1. Palpatine’s motivation does not seem to exist. Napoleon, Alexander, Mussolini, all real life dictators have some kind of goal or interest. Palpatine is just evil and power, Force-twisting his mustache, cackling at his own badness.

2. Ben Kenobi hides on the planet of his nemesis’ birth, keeps his last name, develops a reputation as a ‘wizard,’ and continues dressing as a Jedi (see #3). Sherlock Holmes, master of disguise, he is not.

3. Jedi robes. Look at Owen Lars. Look at Ben Kenobi. Look at farmboy Luke Skywalker. Look at Jawas, for the Maker’s sake. All Tatooine Desert dwellers wear desert robes, right? Except they used Kenobi’s desert dweller disguise as the actual Jedi robes/uniform in all the other movies! Are the Jedi all moisture farmers? Why don’t they have more civilized outfits like Luke did in Episode VI? The world-building suddenly seems really thin, doesn’t it?

4. Luke’s fall to the dark side. I’ve blogged about this before. It just doesn’t make sense.
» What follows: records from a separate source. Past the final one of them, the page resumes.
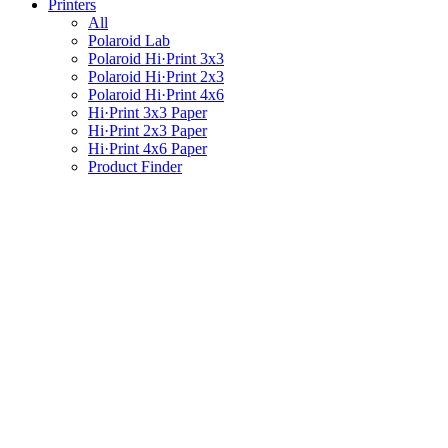
Printers
All
Polaroid Lab
Polaroid Hi·Print 3x3
Polaroid Hi·Print 2x3
Polaroid Hi·Print 4x6
Hi·Print 3x3 Paper
Hi·Print 2x3 Paper
Hi·Print 4x6 Paper
Product Finder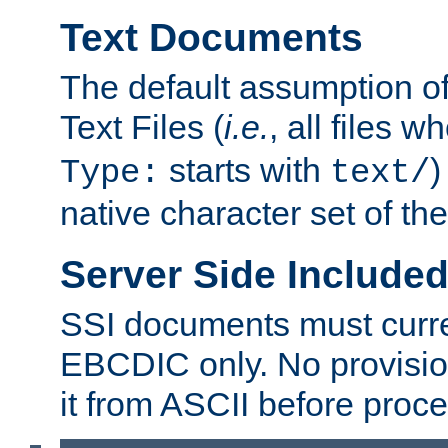
Text Documents
The default assumption of 
Text Files (
i.e.
, all files 
starts with
)
Type:
text/
native character set of t
Server Side Includ
SSI documents must curre
EBCDIC only. No provisio
it from ASCII before proce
5. Female fighter pilots. Episode VI was supposed to have them, but they got cut. Every kid in the 1980s wondered why there were no women flying spaceships. If Leia could operate a speeder bike, why couldn’t some of her sisters fly a ship?

6. Metal lightsabers. Jedi are into life force and nature and stuff, but they use the most industrial, ugly contraptions for their primary weapon and trademark symbol. This didn’t occur to me until I saw a Star Wars Clone Wars episode where the Wookiee youngling Gunchi constructs a wooden lightsaber that is actually quite beautiful. Now a Jedi with a lightsaber reminds me of a Druid with a crowbar. Again, the world-building is really thin here.
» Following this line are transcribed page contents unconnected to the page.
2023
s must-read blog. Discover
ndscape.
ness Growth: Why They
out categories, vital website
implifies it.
7. Sith rule of two. What happens if the two Sith on Bothawui find out about another two Sith chapter on Mandalore? Awkward.
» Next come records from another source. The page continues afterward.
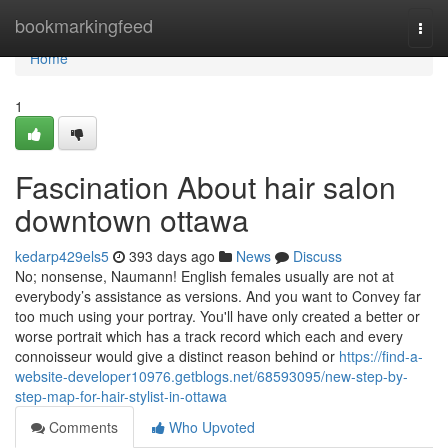
Home
bookmarkingfeed
Togg
navi
Home
1
Fascination About hair salon
downtown ottawa
kedarp429els5
393 days ago
News
Discuss
No; nonsense, Naumann! English females usually are not at
everybody’s assistance as versions. And you want to Convey far
too much using your portray. You'll have only created a better or
worse portrait which has a track record which each and every
connoisseur would give a distinct reason behind or
https://find-a-
website-developer10976.getblogs.net/68593095/new-step-by-
step-map-for-hair-stylist-in-ottawa
Comments
Who Upvoted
8. C-3PO. Annoying, completely useless, serves no purpose. He’s worse than Jar Jar in story terms (other than needless Ewok worship). He’s simply a foil for R2 and an irritant to Han and Chewie.

9. Star Destroyers colliding. How dumb are the bridge crews of both ships? Did the emperor find the dumbest people in the galaxy with British accents to run the Imperial Navy? Yeesh.

10. TIE fighters. Yes, TIE fighters. What purpose do those panels serve? Solar panels? Are they satellites running tiny flight computers? No, they are starfighters. They are simply a ball cockpit with some guns and engines. Which makes little sense. What if the solar panels are just big armor plates? That would be much better. But they’re not.

11. Space slug. How stupid are our heroes to fly into something’s stomach? How implausible is it that a space slug that size lives in vacuum and sustains itself in an asteroid belt? At least the aliens in the cantina had something to justify their existence. The space slug seems like it came out of a bad 1950s sci fi flick. It would have been better for the Falcon to land on the underside of an asteroid and hide.

Still, I love those movies. They transcend their problems.